Argumentative Human-AI Decision-Making: a blueprint for AI that reasons with us, not for us

What the paper proposes

A new arXiv preprint (arXiv:2603.15946) lays out a vision for "argumentative human‑AI decision‑making" — AI agents that produce structured, contestable arguments rather than opaque single‑line recommendations. The paper contrasts two traditions: computational argumentation, which gives formal, verifiable frameworks for reasoning but depends heavily on domain models and feature engineering; and large language models (LLMs), which handle messy, unstructured text well but whose internal reasoning is difficult to evaluate or trust. The authors argue for hybrid approaches that combine the transparency of argumentation frameworks with the linguistic fluency of LLMs so agents can present chains of reasoning, expose assumptions, and accept critique.

Why this matters

Why push for AI that "reasons with us"? Because many high‑stakes settings — healthcare, law, finance, public policy — require decisions that are auditable and contestable as well as fluent and flexible.
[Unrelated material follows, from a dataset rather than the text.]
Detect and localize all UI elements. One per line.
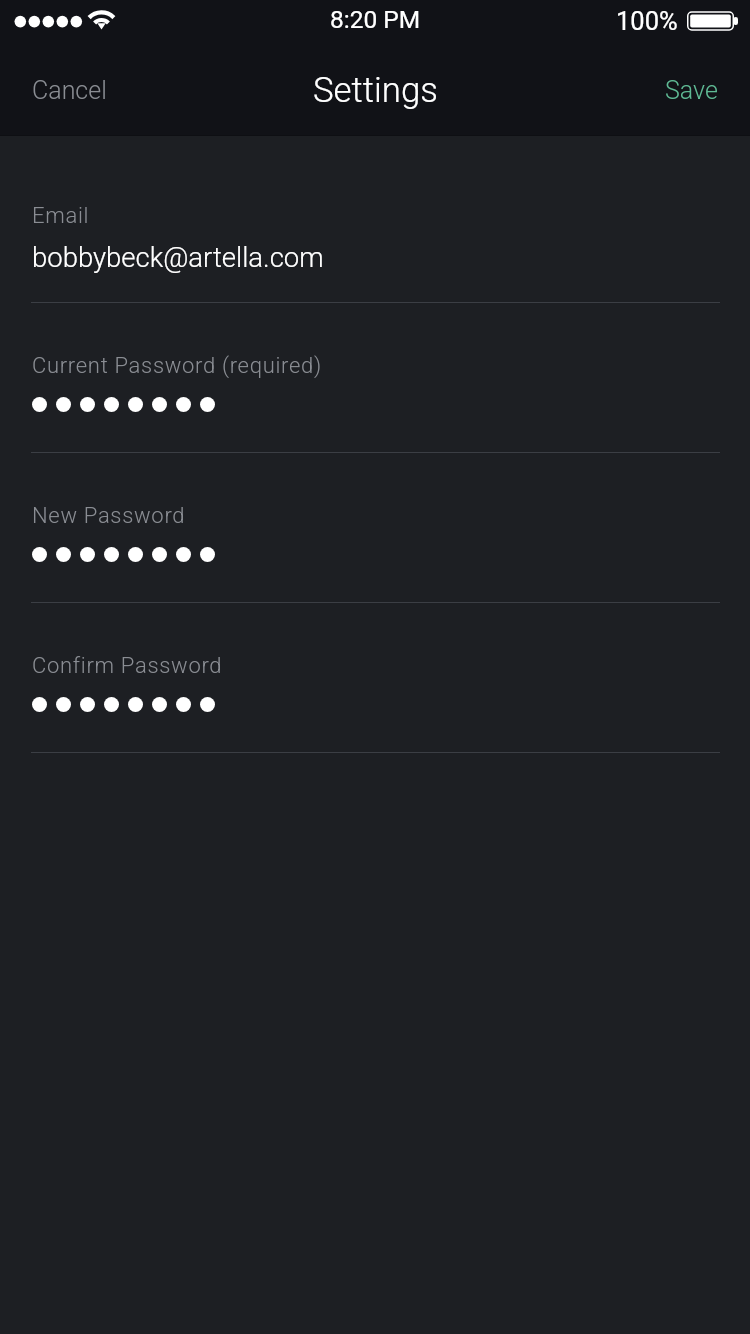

As regulators in the EU and the U.S. press for explainability and audit trails, and as geopolitical competition accelerates AI deployment, tools that make machine reasoning verifiable could lower barriers to adoption and oversight. Reportedly, the preprint argues such systems would let humans probe alternative assumptions, trace evidence, and better calibrate trust.

Caveats and next steps

This is a research direction, not a ready‑made product. The paper sketches frameworks and motivates integration, but rigorous empirical evaluation, standardized benchmarks for argumentative quality, and user‑centered trials remain necessary. Can argumentation plus LLMs close the trust gap — and will regulators and industry embrace the hybrid? The answer will depend on follow‑up work, real‑world pilots, and how policymakers shape requirements for explainability and accountability.